Calculate statistics on the supplied imat_fn, including minimum, maximum, mean, standard deviation, variance, skewness, kurtosis, and RMS.
[g,ind]=min(f)
[g,ind]=max(f)
g=mean(f)
g=std(f)
g=std(f,1)
g=var(f)
g=var(f,1)
g=skew(f)
g=kurt(f)
g=rms(f,mode)
The following statistical functions are supported.
| TYPE | Description |
| min | Minimum value. |
| max | Maximum value. |
| mean | Mean value. |
| std | Standard deviation. |
| var | Variance. |
| skew | Skewness. |
| kurt | Kurtosis. |
In each case, the function will return a matrix of the same size as F that contains the value being calculated. Some of the functions support multiple input arguments. These are described in more detail below.
Both MIN and MAX support multiple output arguments. The second output argument IND is an index into each function for the ordinate value representing the minimum or maximum value, respectively.
STD normalizes F by (N-1), where N is the number of elements in each function. This is the square root of an unbiased estimator of the variance of the population from which function values are drawn, as long as these values consist of independent, identically distributed samples.
F = STD(A,1) normalizes by N and produces the square root of the second moment of the sample about its mean. STD(A,0) is the same as STD(A).
VAR normalizes F elements by N-1 if N>1, where N is the sample size in the function. This is the square root of an unbiased estimator of the variance of the population from which function values are drawn, as long as these values consist of independent, identically distributed samples. For N=1, Y is normalized by N.
F = VAR(A,1) normalizes by N and produces the second moment of the sample about its mean. VAR(A,0) is the same as VAR(A).
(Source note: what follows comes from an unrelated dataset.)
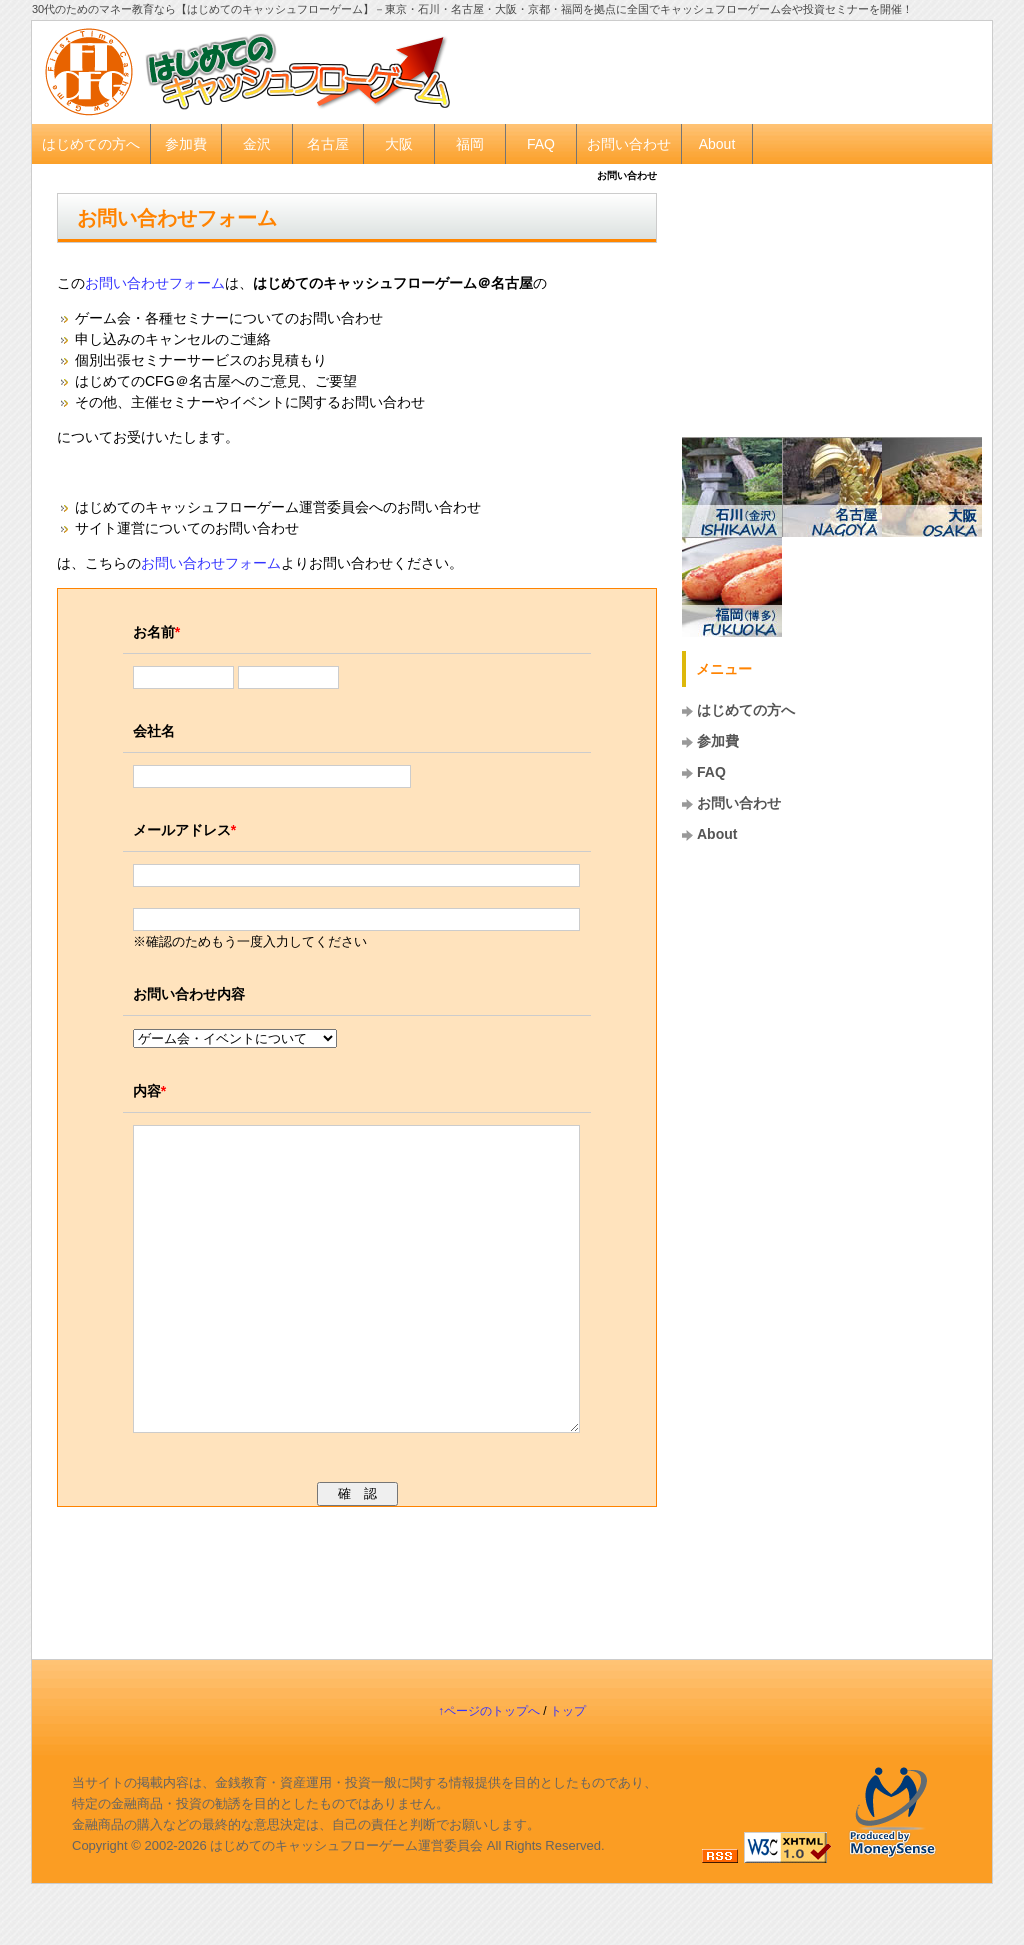  Describe the element at coordinates (717, 144) in the screenshot. I see `About` at that location.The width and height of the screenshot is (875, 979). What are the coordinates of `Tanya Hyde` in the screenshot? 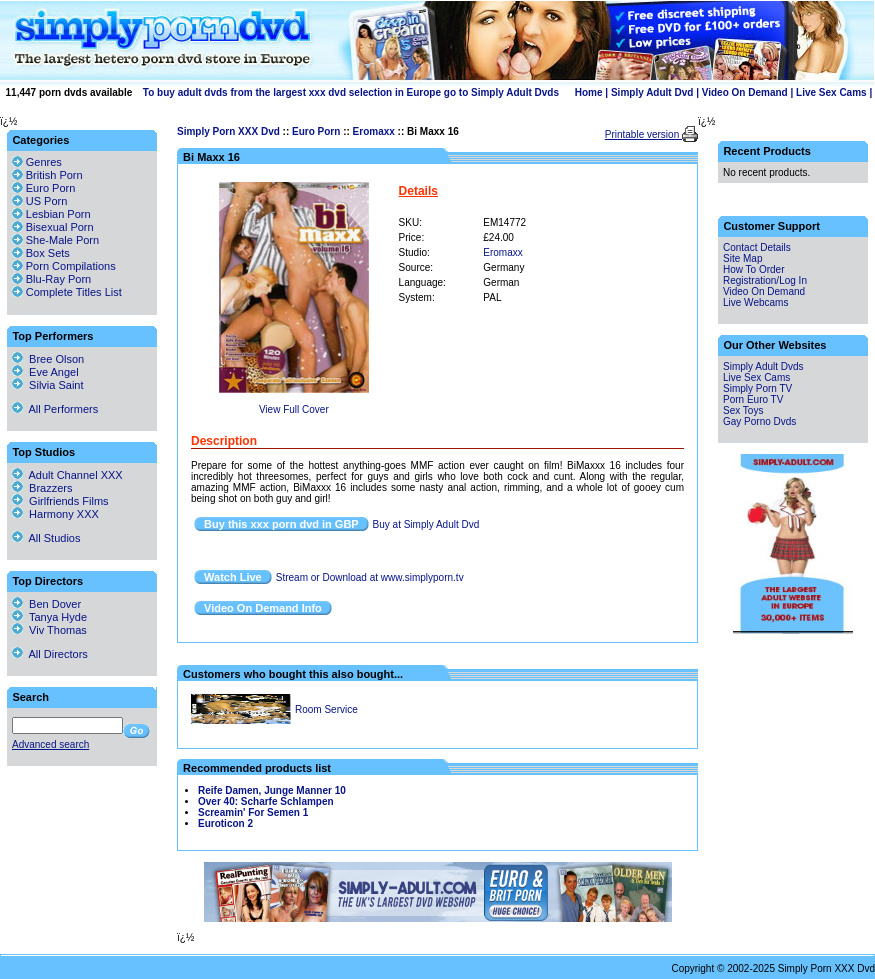 It's located at (49, 617).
F = VAR(A,W) computes the variance using the weight vector W. The length of W must equal the number of elements of each function in F, and its elements must be non-negative. VAR normalizes W to sum to one.
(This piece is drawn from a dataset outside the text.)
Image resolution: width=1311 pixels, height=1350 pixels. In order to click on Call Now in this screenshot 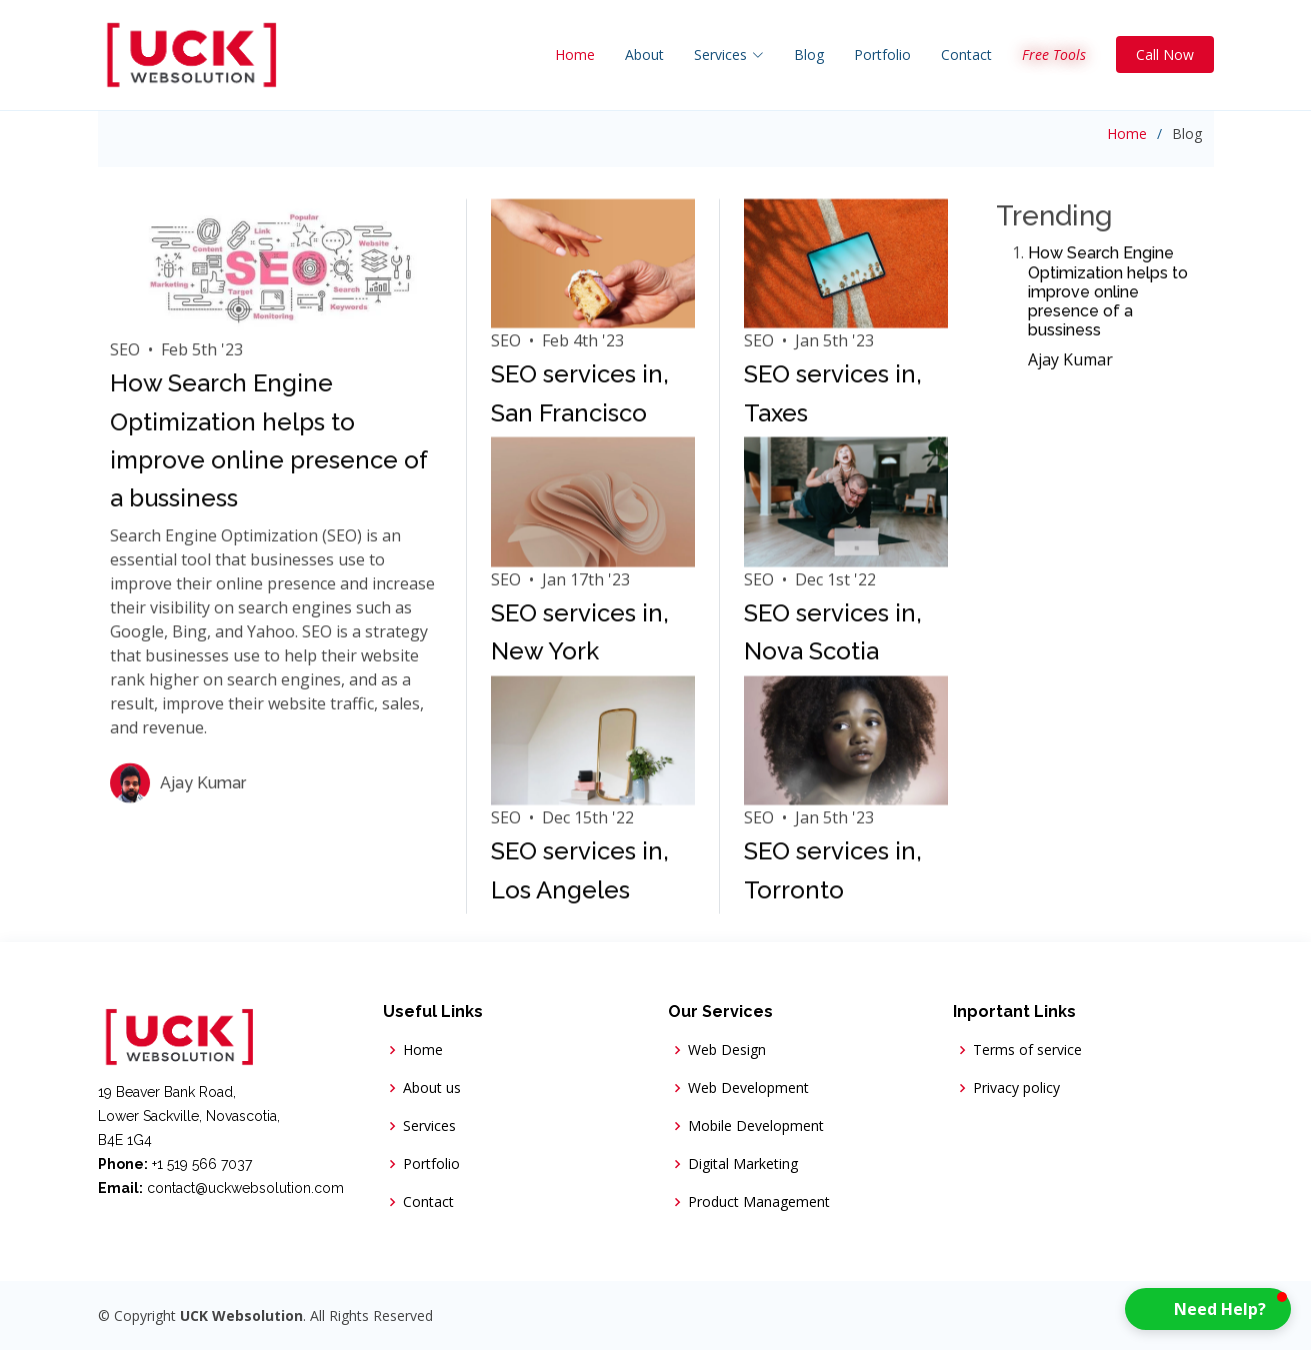, I will do `click(1165, 54)`.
The variance is the square of the standard deviation (STD).
Skewness is defined as the third standardized moment, and is calculated by dividing the 3rd moment of the samples by the cube of the standard deviation, which is the variance raised to the power of 3/2.
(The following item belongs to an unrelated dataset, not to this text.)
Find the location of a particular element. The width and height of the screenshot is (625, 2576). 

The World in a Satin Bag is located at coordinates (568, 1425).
m3 1 / N * S (x-mean(x).^3)
g3 = --- = ------------------------------------
s3 ( 1 / N * S (x-mean(x).^2) ) ^ (3/2)
where X are the samples and N is the number of samples.
Kurtosis is defined as the fourth standardized moment, and is calculated by dividing the 4th moment of the samples by the 4th power of the standard deviation, which is the variance raised to the power of 2.
m4 1 / N * S ( (x-mean(x).^4) / N
g4 = --- = ------------------------------------
s4 ( 1 / N * S (x-mean(x).^2) ) ^ (4/2)
where X are the samples and N is the number of samples.
The kurtosis for a standard normal distribution is 3. Thus excess kurtosis is defined as KURT(A)-3. The standard normal distribution has an excess kurtosis of zero. Positive excess kurtosis indicates a "peaked" distribution and negative excess kurtosis indicates a "flat" distribution.